Da quello che però ho letto del tuo intervento ti chiedo: è così facile sbarazzarsi della paura?
E ancora: puoi farmi qualche esempio di paura? Perché si prova paura? Qual è la vera scintilla scatenante di questa paura?
Poi da una mia prima osservazione mi sembrano due visioni completamente diverse di sciamanesimo vero?
Ringrazio, anticipatamente.

Ciao Phantom,

cercherò per quanto mi è possibile di darti delle risposte esaurienti, ed invito chiunque sia più ferrato in questa materia di ampliare e perfezionare quanto ti esporrò.

No, non è così facile eliminare la paura. Don Juan stesso disse a Castaneda che questo primo nemico naturale è difficile da sconfiggere.

Ti cito a tal proposito un breve brano dal libro di Carlos Castaneda: Gli insegnamenti di don Juan ed. Rizzoli dove don Juan informa CC del primo nemico naturale, evidenzio il passaggio interessato:

"Ecco che si imbatte nel primo dei suoi nemici naturali: la, Paura! Un nemico terribile, insidioso e difficile da sconfiggere. Si nasconde dietro ogni angolo, vaga in cerca di una preda e aspetta. Se l'uomo, terrorizzato dalla sua presenza, fugge via, la sua ricerca sarà compromessa per sempre."

Inoltre cito un breve incipit dell’articolo di wikipedia che tratta la paura:

La paura è una intensa emozione derivata dalla percezione di un pericolo, reale o supposto.
È una delle emozioni primarie, comune sia alla specie umana, sia a molte specie animali.


Se sei interessato, ti consiglio di leggere anche il loro intero articolo che troverai al seguente link: http://it.wikipedia.org/wiki/Paura

Quando si entra nel mondo dello sciamanesimo si scoprirà che in realtà avremo a che fare con le percezioni, come percepiamo il mondo; la paura, a mio parere, è in grado di modificare le percezioni. In che modo?

Tu mi chiedevi di farti qualche esempio, te ne faccio uno che non ha niente a che vedere con lo sciamanesimo, la paura dei cani. Se io sono stata aggredita da un cane sarà rimasta nella mia memoria quell’evento e un domani al sentire abbaiare scatterà in me la scintilla della paura. Sia se quell’abbaiare appartenga ad un cane piccolo che grosso.

Ecco che l’abbaiare distorcerà la mia percezione creando un qualcosa di minaccioso per me.
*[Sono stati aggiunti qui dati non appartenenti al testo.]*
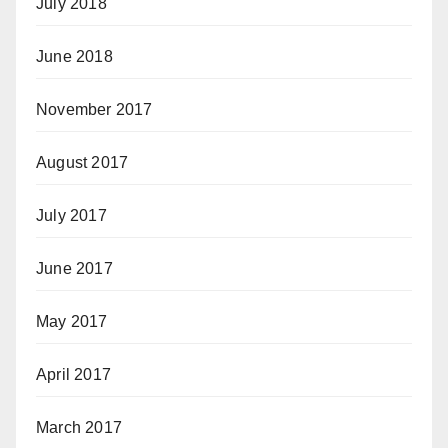
July 2018
June 2018
November 2017
August 2017
July 2017
June 2017
May 2017
April 2017
March 2017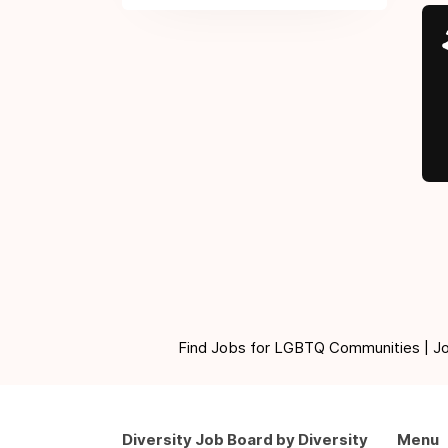
Find Jobs for LGBTQ Communities | Jobs 
Diversity Job Board by Diversity
Menu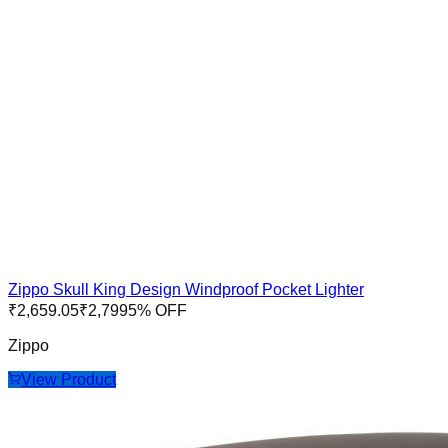
Zippo Skull King Design Windproof Pocket Lighter
₹
2,659.05
₹
2,799
5
% OFF
Zippo
View Product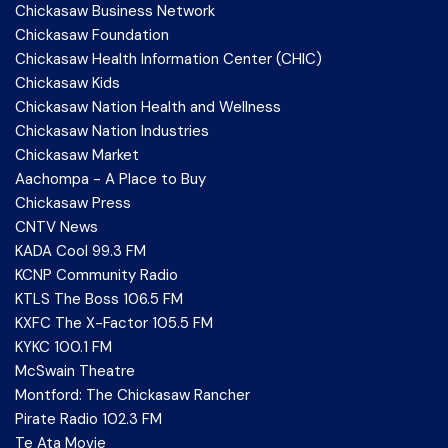
Chickasaw Business Network
Chickasaw Foundation
Chickasaw Health Information Center (CHIC)
Chickasaw Kids
Chickasaw Nation Health and Wellness
Chickasaw Nation Industries
Chickasaw Market
Aachompa - A Place to Buy
Chickasaw Press
CNTV News
KADA Cool 99.3 FM
KCNP Community Radio
KTLS The Boss 106.5 FM
KXFC The X-Factor 105.5 FM
KYKC 100.1 FM
McSwain Theatre
Montford: The Chickasaw Rancher
Pirate Radio 102.3 FM
Te Ata Movie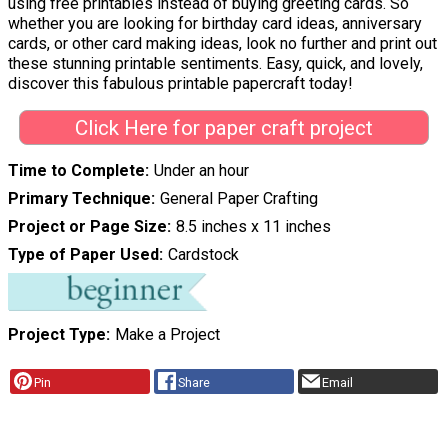
using free printables instead of buying greeting cards. So
whether you are looking for birthday card ideas, anniversary
cards, or other card making ideas, look no further and print out
these stunning printable sentiments. Easy, quick, and lovely,
discover this fabulous printable papercraft today!
Click Here for paper craft project
Time to Complete
Under an hour
Primary Technique
General Paper Crafting
Project or Page Size
8.5 inches x 11 inches
Type of Paper Used
Cardstock
Project Type
Make a Project
Pin
Share
Email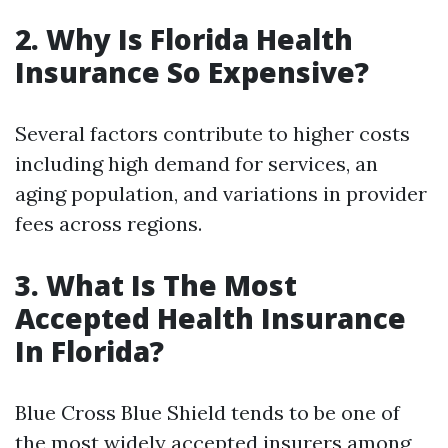
2. Why Is Florida Health
Insurance So Expensive?
Several factors contribute to higher costs
including high demand for services, an
aging population, and variations in provider
fees across regions.
3. What Is The Most
Accepted Health Insurance
In Florida?
Blue Cross Blue Shield tends to be one of
the most widely accepted insurers among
Anche se in realtà è un abbaiare felice per il ritorno del suo compagno umano, se ho in me immagazzinata la paura legata al ricordo di qualcosa di spiacevole, come faccio a percepire cosa significa realmente quell’abbaiare? Associo inconsciamente quel suono a qualcosa di pauroso.
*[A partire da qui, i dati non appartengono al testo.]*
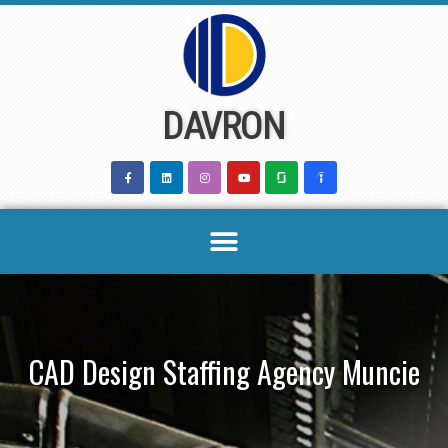
Skip
to
content
DAVRON
CAD Design Staffing Agency Muncie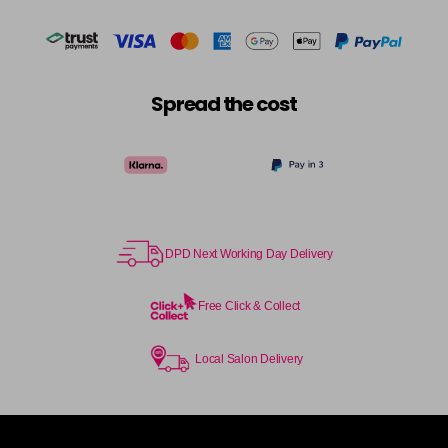
Spread the cost
DPD Next Working Day Delivery
Free Click & Collect
Local Salon Delivery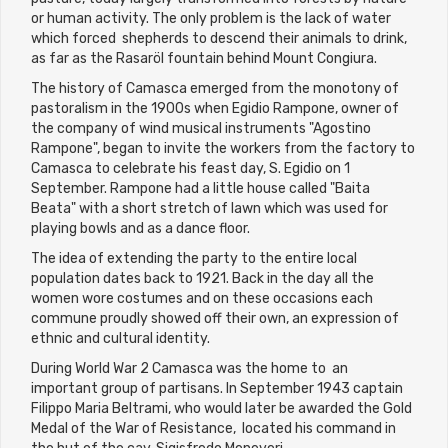
or human activity. The only problem is the lack of water
which forced shepherds to descend their animals to drink,
as far as the Rasaröl fountain behind Mount Congiura.
The history of Camasca emerged from the monotony of
pastoralism in the 1900s when Egidio Rampone, owner of
the company of wind musical instruments "Agostino
Rampone", began to invite the workers from the factory to
Camasca to celebrate his feast day, S. Egidio on 1
September. Rampone had a little house called "Baita
Beata" with a short stretch of lawn which was used for
playing bowls and as a dance floor.
The idea of extending the party to the entire local
population dates back to 1921. Back in the day all the
women wore costumes and on these occasions each
commune proudly showed off their own, an expression of
ethnic and cultural identity.
During World War 2 Camasca was the home to an
important group of partisans. In September 1943 captain
Filippo Maria Beltrami, who would later be awarded the Gold
Medal of the War of Resistance, located his command in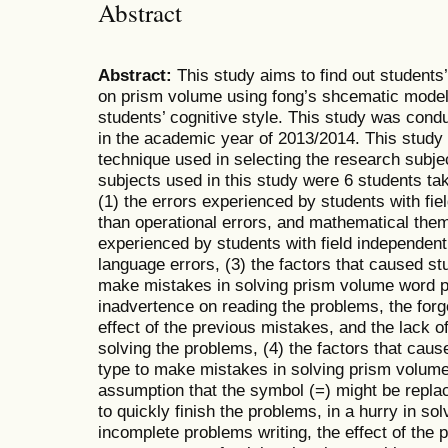
Abstract
Abstract:
This study aims to find out students’
on prism volume using fong’s shcematic model 
students’ cognitive style. This study was con
in the academic year of 2013/2014. This study i
technique used in selecting the research subj
subjects used in this study were 6 students tak
(1) the errors experienced by students with fi
than operational errors, and mathematical them
experienced by students with field independen
language errors, (3) the factors that caused st
make mistakes in solving prism volume word 
inadvertence on reading the problems, the forget
effect of the previous mistakes, and the lack 
solving the problems, (4) the factors that caus
type to make mistakes in solving prism volum
assumption that the symbol (=) might be replac
to quickly finish the problems, in a hurry in sol
incomplete problems writing, the effect of the 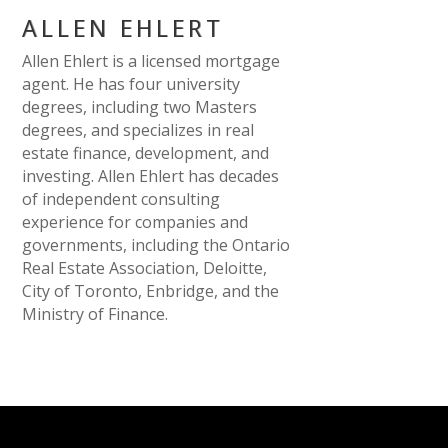
ALLEN EHLERT
Allen Ehlert is a licensed mortgage
agent. He has four university
degrees, including two Masters
degrees, and specializes in real
estate finance, development, and
investing. Allen Ehlert has decades
of independent consulting
experience for companies and
governments, including the Ontario
Real Estate Association, Deloitte,
City of Toronto, Enbridge, and the
Ministry of Finance.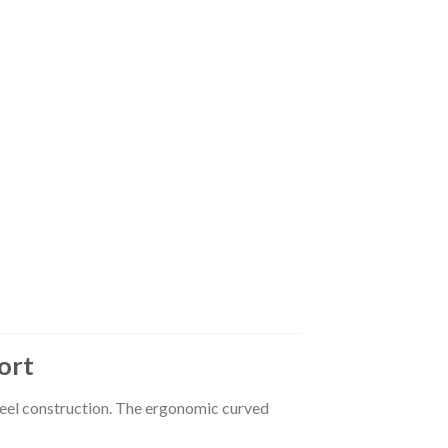
ort
teel construction. The ergonomic curved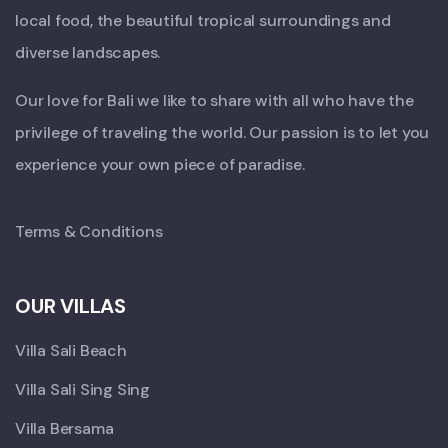
local food, the beautiful tropical surroundings and
diverse landscapes.
Our love for Bali we like to share with all who have the
privilege of traveling the world. Our passion is to let you
experience your own piece of paradise.
Terms & Conditions
OUR VILLAS
Villa Sali Beach
Villa Sali Sing Sing
Villa Bersama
Nel caso dello sciamanesimo, non saprei che tipo di esempi farti perché io sono soltanto una studiosa e appassionata, non ho esperienze non essendo una sciamana. Però soffermandomi su quanto detto da don Juan è chiaro che lui si riferisce a ciò che può vedere o sperimentare chi fa questo tipo di percorso.

Riflettendoci lo sciamanesimo è una scelta di vita, una strada poco battuta, soprattutto quello tolteco, che comporta tra l’altro il modificare tutto ciò che si è stati fino a quel momento.
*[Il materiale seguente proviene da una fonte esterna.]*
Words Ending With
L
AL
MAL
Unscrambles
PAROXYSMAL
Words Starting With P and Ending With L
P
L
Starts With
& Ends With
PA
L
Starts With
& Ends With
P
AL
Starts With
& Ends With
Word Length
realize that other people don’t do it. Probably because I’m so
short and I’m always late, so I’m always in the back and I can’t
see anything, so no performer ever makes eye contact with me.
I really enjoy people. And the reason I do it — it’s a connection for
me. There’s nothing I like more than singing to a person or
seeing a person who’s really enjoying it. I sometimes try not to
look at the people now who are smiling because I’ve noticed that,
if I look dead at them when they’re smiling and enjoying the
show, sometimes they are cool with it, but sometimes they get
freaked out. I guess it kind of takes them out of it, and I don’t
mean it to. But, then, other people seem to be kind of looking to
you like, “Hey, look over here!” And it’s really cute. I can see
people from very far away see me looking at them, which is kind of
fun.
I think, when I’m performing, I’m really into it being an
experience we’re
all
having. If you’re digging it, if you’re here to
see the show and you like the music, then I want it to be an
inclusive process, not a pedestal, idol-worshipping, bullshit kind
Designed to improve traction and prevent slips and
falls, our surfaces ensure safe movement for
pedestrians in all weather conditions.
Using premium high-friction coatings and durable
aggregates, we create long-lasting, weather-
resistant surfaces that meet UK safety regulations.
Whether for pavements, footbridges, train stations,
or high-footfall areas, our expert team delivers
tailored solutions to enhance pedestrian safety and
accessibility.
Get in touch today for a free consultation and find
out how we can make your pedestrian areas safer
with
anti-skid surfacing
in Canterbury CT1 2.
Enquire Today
Eliminare ad esempio la storia personale, vivere impeccabilmente da guerriero, il sognare, l’agguato, il non fare; sono arti, atteggiamenti, modi di percepire che per il discepolo sono completamente estranei, se poi aggiungi che la maggior parte delle esperienze sono differenti da persona a persona, perché ognuno di noi percepisce in modo differente dall’altro, il discepolo si ritrova ad un certo punto isolato, non può più tornare indietro perché nulla è più come era prima, difficilmente trova qualcuno per relazionarsi su quanto gli sta accadendo e quanto sta provando, per non parlare del fatto che nel mondo in cui viviamo sembra che l’unica cosa importante sia l’appartenere alla massa, se tu non fai ciò che fa la maggior parte della gente o se non ti piace ciò che piace agli altri allora vieni inevitabilmente etichettato come diverso.

Una volta le persone di libero pensiero venivano messe al rogo, adesso non siamo a quel punto ma è ancora difficile esprimere la propria individualità e indipendenza, invece del rogo ti mettono l’etichetta, ti denigrano.

Da questo isolamento possono nascere i primi dubbi, le incertezze, l’ansia di avere dei riscontri ed infine la paura.

Naturalmente, come ti ho anticipato queste sono solo mie riflessioni dagli scritti di Castaneda.

Mi sono dilungata, scusa, spero comunque di aver risposto, almeno in parte, alle tue domande.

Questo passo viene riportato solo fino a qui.